A la mecedera de madera se la volteaba, dejando las patas arqueadas hacia arriba, y se transformaba en un carretón tirado por caballos.

Una tabla colocada al frente del triciclo convertía a este vehículo infantil en un carro de guerra romano.

El camarote de dos niveles se transformaba en las habitaciones de un yate gracias a las paredes improvisadas con sábanas, colchas y cobijas.

La parte inferior de la mesa del comedor, poblada por las patas de las sillas, era una caverna laberíntica apta para superhéroes.

Cualquier mueble o electrodoméstico se convertía, con la ayuda de la imaginación, en un mágico juguete que nos entretenía y divertía durante los años de la infancia.

A Frank, Alejandro, Ricardo y a mí nos bastaba con muy poco para gozar, pasarla bien, sacarle el jugo a cada segundo de la niñez.

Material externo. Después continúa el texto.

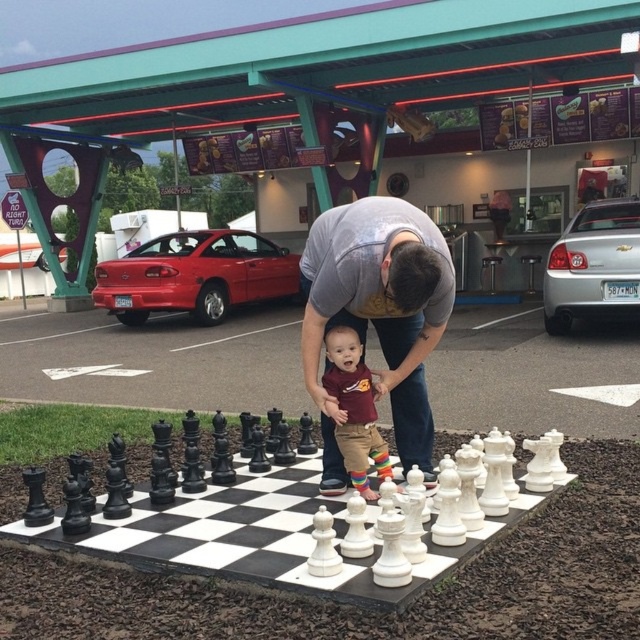 Question: Which of the following is the closest to the observer?

Choices:
 (A) (380, 445)
 (B) (212, 240)
 (C) (396, 332)
 (D) (376, 592)

Answer: (D)

Question: Is black stone chess set at center smaller than maroon jersey at center?

Choices:
 (A) yes
 (B) no

Answer: (B)

Question: Which object is closer to the camera taking this photo?

Choices:
 (A) black stone chess set at center
 (B) maroon jersey at center
 (C) metallic red car at center-left

Answer: (A)

Question: Is metallic red car at center-left bigger than maroon jersey at center?

Choices:
 (A) no
 (B) yes

Answer: (B)

Question: Does metallic red car at center-left come behind maroon jersey at center?

Choices:
 (A) yes
 (B) no

Answer: (A)

Question: Which point appears closest to the camera in this image?

Choices:
 (A) (132, 280)
 (B) (358, 429)
 (C) (317, 262)
 (D) (493, 428)

Answer: (C) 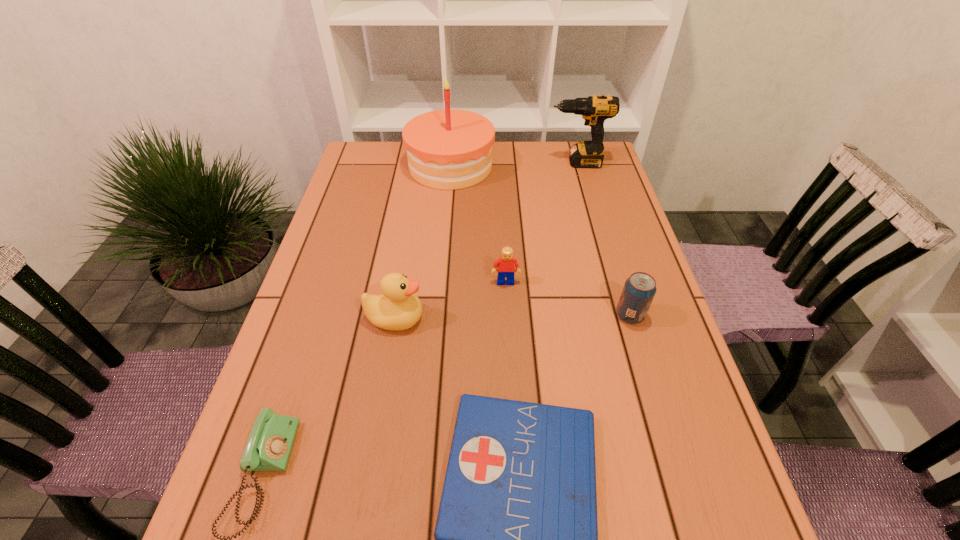 At what (x,y) coordinates should I click in order to perform the action: click on free spot located 0.330m on the back of the pop soda. Please return your answer as a coordinate pair (x, y). This screenshot has height=540, width=960. Looking at the image, I should click on pyautogui.click(x=600, y=216).

Find the location of a particular element. blank area located on the front-facing side of the Lego is located at coordinates (510, 348).

You are a GUI agent. You are given a task and a screenshot of the screen. Output one action in this format:
    pyautogui.click(x=<x>, y=<y>)
    Task: Click on the birthday cake present at the far edge
    This screenshot has width=960, height=540.
    Given the screenshot: What is the action you would take?
    pyautogui.click(x=449, y=149)

Where is `drill that is at the far edge`? This screenshot has height=540, width=960. drill that is at the far edge is located at coordinates (595, 109).

This screenshot has width=960, height=540. Find the location of `drill at the right edge`. drill at the right edge is located at coordinates (595, 109).

Where is `pop soda that is at the right edge`? This screenshot has height=540, width=960. pop soda that is at the right edge is located at coordinates (639, 289).

The image size is (960, 540). What are the coordinates of `object that is at the far right corner` in the screenshot? It's located at (595, 109).

I want to click on vacant space at the far edge of the desktop, so click(504, 167).

Find the location of `free region at the left edge of the desktop`. free region at the left edge of the desktop is located at coordinates (371, 275).

At what (x,y) coordinates should I click in order to perform the action: click on free region at the right edge of the desktop. Please return your answer as a coordinate pair (x, y). This screenshot has height=540, width=960. Looking at the image, I should click on (588, 235). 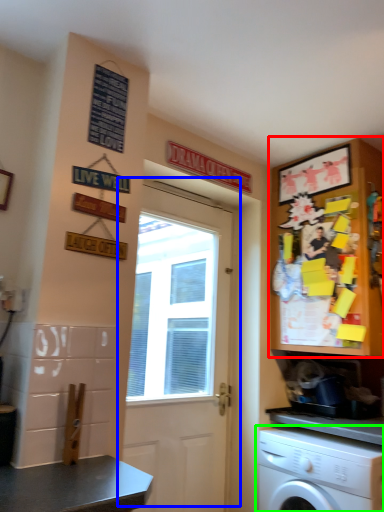 Question: Which object is positioned farthest from cabinetry (highlighted by a red box)? Select from door (highlighted by a blue box) and washing machine (highlighted by a green box).

Choices:
 (A) door
 (B) washing machine

Answer: (A) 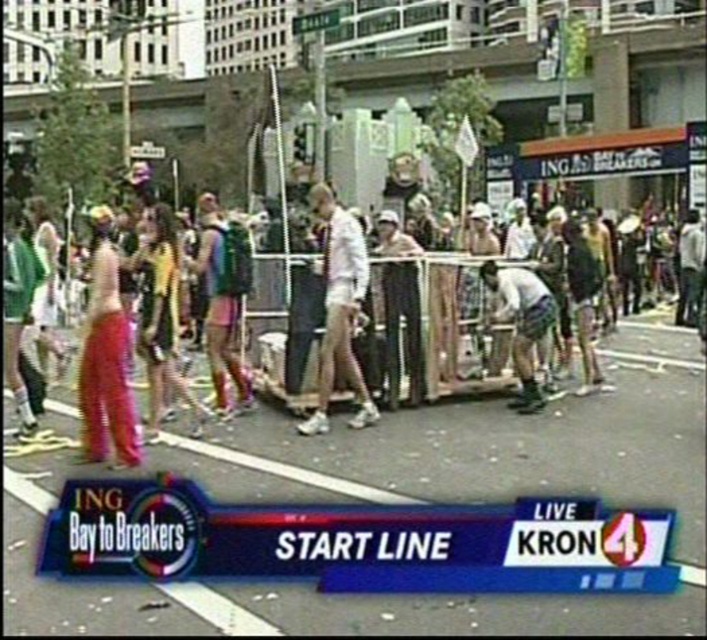 Is point (129, 344) more distant than point (450, 344)?

No, it is not.

Where is `shiny pink fabric at left`? This screenshot has width=707, height=640. shiny pink fabric at left is located at coordinates point(105,356).

Looking at this image, who is more distant from viewer, (x=128, y=348) or (x=127, y=298)?

The point (x=127, y=298) is more distant.

Where is `shiny pink fabric at left`? shiny pink fabric at left is located at coordinates (105, 356).

Which is above, white cotton shirt at center or multicolored fabric at center?

Positioned higher is multicolored fabric at center.

Between white cotton shirt at center and multicolored fabric at center, which one is positioned lower?

Positioned lower is white cotton shirt at center.

Is point (303, 433) farther from camera compared to point (4, 333)?

That is True.

The image size is (707, 640). Find the location of `white cotton shirt at center`. white cotton shirt at center is located at coordinates (339, 308).

Does shiny pink fabric at left appear on the left side of white cotton shirt at center?

Indeed, shiny pink fabric at left is positioned on the left side of white cotton shirt at center.

Between shiny pink fabric at left and white cotton shirt at center, which one has more height?

With more height is white cotton shirt at center.

Where is `shiny pink fabric at left`? This screenshot has width=707, height=640. shiny pink fabric at left is located at coordinates (105, 356). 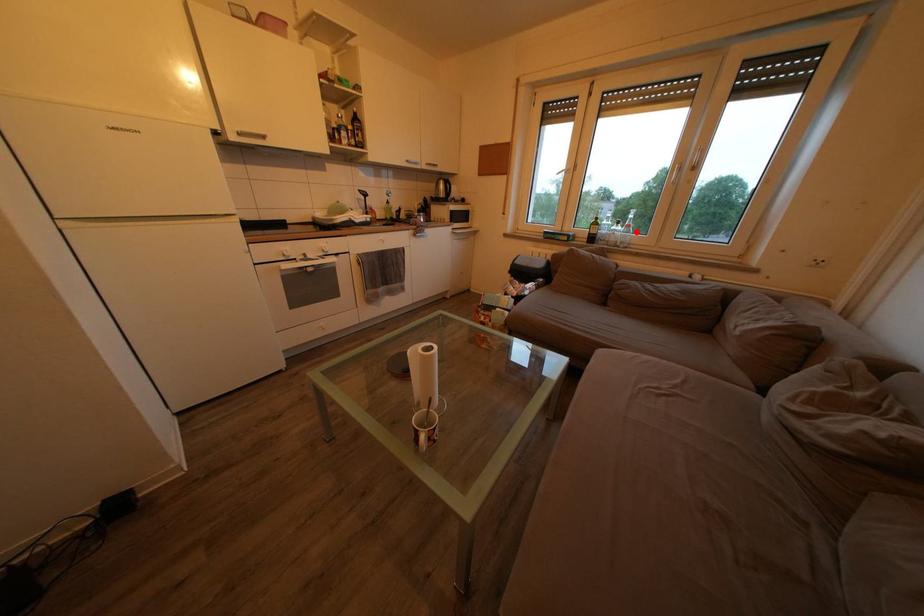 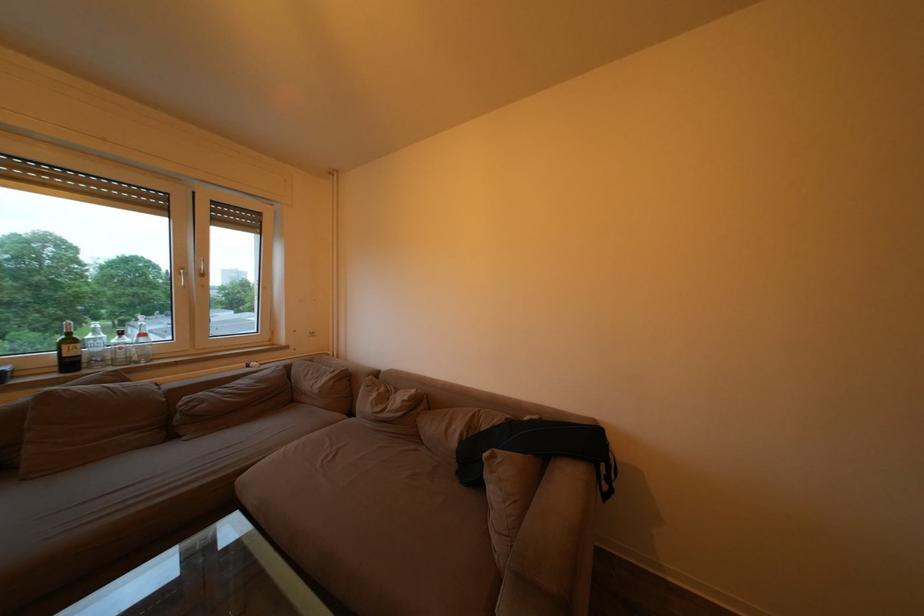 Locate, in the second image, the point that corresponds to the highlighted location in the first image.

(151, 341)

No necesitábamos juguetes caros para ser carajillos felices. Nos bastaba con la creatividad, la fantasía y una cierta dosis de locura.

¿De qué otra manera podía una escoba ser vista como un caballo, un paraguas como un escudo o un árbol de tamarindo como la casa de un mago?

“Nos divertíamos como locos con juguetes simples”, dice el protagonista de la novela Sodio, escrita por el argentino Jorge Consiglio (1962) al evocar su infancia feliz.

“Jugar es cosa seria. El juego libera todo el potencial creativo del niño… en el juego fortalece las habilidades blandas…trabajo en equipo, autoestima, resolución de conflictos… De güilas, mis hermanos y yo jugábamos en aquella máquina de coser de mamá… para mí era el Batimóvil… tana nanana… tana nanana…”, escribió ayer mi hermano Alejandro en LinkedIn.

Un hormiguero era un planeta habitado por extraterrestres, la máquina de escribir era el jardín donde germinaban y florecían las letras, el acordeón de papá era un abuelo que nos hacía cantar cuando estiraba y encogía sus arrugas…

El viento era un amigo invisible, la lluvia nos convertía en peces, el cielo era una enorme pizarra celeste habitada por nubes de tiza…

Algo tan simple como una caja de cartón era un casco, una escafandra, una cueva en donde esconderse de algún ogro…

Salir de la infancia es repetir la traumática experiencia de la expulsión del paraíso.